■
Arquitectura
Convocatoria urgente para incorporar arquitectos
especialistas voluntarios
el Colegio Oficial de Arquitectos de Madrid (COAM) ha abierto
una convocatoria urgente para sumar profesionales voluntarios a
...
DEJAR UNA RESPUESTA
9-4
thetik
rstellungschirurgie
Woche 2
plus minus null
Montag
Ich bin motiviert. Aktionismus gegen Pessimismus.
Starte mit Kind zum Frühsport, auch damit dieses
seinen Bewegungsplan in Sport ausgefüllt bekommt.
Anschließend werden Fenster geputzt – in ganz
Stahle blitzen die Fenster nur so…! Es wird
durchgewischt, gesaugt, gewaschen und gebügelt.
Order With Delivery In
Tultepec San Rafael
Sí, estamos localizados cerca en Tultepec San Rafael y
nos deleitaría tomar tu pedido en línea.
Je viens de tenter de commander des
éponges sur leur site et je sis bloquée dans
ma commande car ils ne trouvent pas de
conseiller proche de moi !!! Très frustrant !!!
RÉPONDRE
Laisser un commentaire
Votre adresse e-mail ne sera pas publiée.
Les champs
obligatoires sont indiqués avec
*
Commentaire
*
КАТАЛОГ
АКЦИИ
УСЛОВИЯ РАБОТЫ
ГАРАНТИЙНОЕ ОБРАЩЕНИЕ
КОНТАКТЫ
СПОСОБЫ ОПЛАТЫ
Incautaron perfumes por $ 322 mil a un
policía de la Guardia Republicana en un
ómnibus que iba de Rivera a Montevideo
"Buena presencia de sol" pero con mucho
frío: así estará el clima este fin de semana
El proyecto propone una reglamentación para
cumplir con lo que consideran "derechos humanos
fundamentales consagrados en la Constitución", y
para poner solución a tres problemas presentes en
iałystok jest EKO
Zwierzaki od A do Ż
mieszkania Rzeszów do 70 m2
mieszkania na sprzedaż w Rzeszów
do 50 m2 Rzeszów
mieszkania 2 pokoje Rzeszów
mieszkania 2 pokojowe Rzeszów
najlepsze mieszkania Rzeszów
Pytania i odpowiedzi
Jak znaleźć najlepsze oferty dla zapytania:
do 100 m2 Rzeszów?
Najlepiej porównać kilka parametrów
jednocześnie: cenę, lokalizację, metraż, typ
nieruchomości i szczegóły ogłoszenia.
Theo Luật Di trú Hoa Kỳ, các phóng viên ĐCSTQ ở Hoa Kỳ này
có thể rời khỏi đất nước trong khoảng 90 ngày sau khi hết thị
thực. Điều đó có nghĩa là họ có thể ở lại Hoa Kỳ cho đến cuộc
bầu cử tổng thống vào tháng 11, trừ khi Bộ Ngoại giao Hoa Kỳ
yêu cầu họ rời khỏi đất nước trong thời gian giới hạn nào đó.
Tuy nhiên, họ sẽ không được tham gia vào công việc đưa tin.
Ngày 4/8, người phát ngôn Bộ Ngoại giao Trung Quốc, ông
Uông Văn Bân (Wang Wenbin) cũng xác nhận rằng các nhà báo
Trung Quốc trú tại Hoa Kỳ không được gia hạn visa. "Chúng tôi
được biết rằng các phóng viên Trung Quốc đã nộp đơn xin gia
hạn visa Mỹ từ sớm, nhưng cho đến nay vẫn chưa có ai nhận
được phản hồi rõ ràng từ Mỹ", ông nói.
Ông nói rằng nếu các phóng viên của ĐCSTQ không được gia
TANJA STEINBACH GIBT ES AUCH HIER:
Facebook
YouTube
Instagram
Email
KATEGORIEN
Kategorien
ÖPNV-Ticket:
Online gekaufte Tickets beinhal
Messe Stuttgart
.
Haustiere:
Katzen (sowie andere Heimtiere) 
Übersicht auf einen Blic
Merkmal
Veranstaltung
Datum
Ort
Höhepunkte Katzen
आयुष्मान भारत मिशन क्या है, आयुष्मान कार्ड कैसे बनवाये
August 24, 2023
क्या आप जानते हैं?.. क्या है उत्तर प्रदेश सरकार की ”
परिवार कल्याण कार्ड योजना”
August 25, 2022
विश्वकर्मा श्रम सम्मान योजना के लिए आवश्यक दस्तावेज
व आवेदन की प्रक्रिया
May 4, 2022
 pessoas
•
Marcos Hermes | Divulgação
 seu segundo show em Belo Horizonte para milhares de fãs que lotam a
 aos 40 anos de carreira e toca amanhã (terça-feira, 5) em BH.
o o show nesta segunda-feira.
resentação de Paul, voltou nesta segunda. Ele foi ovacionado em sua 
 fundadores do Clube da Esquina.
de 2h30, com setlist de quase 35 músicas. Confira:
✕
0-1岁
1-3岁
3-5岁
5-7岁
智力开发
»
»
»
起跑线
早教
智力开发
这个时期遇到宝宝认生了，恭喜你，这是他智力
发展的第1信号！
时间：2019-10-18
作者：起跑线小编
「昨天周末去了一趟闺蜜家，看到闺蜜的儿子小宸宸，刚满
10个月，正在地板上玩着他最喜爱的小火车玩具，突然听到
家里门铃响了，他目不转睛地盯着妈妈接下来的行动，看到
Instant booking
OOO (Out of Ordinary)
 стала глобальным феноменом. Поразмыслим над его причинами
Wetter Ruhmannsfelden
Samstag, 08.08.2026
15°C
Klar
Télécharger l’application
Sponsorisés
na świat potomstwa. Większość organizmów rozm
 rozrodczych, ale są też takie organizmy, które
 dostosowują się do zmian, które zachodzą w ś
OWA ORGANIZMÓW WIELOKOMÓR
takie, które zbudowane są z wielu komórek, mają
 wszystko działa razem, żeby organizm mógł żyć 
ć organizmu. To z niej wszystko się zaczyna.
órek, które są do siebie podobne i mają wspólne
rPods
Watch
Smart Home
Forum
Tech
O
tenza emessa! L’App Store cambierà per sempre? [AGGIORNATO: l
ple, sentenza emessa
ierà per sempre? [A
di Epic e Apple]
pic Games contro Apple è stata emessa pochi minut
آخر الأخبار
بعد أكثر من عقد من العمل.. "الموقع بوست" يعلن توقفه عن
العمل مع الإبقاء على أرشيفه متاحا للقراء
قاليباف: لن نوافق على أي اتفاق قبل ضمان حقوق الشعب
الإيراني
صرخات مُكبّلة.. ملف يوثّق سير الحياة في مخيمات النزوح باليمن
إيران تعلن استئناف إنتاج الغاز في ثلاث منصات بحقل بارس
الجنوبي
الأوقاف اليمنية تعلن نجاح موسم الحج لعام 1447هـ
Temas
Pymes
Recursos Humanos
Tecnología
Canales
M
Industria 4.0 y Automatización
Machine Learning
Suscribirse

#### WHAT YOU WILL DO:
Your answer consists solely of the lines from the top of the records above through the line that contains "ómnibus que iba de Rivera a Montevideo", each echoed exactly.

#### TASK SOLUTION:
■
Arquitectura
Convocatoria urgente para incorporar arquitectos
especialistas voluntarios
el Colegio Oficial de Arquitectos de Madrid (COAM) ha abierto
una convocatoria urgente para sumar profesionales voluntarios a
...
DEJAR UNA RESPUESTA
9-4
thetik
rstellungschirurgie
Woche 2
plus minus null
Montag
Ich bin motiviert. Aktionismus gegen Pessimismus.
Starte mit Kind zum Frühsport, auch damit dieses
seinen Bewegungsplan in Sport ausgefüllt bekommt.
Anschließend werden Fenster geputzt – in ganz
Stahle blitzen die Fenster nur so…! Es wird
durchgewischt, gesaugt, gewaschen und gebügelt.
Order With Delivery In
Tultepec San Rafael
Sí, estamos localizados cerca en Tultepec San Rafael y
nos deleitaría tomar tu pedido en línea.
Je viens de tenter de commander des
éponges sur leur site et je sis bloquée dans
ma commande car ils ne trouvent pas de
conseiller proche de moi !!! Très frustrant !!!
RÉPONDRE
Laisser un commentaire
Votre adresse e-mail ne sera pas publiée.
Les champs
obligatoires sont indiqués avec
*
Commentaire
*
КАТАЛОГ
АКЦИИ
УСЛОВИЯ РАБОТЫ
ГАРАНТИЙНОЕ ОБРАЩЕНИЕ
КОНТАКТЫ
СПОСОБЫ ОПЛАТЫ
Incautaron perfumes por $ 322 mil a un
policía de la Guardia Republicana en un
ómnibus que iba de Rivera a Montevideo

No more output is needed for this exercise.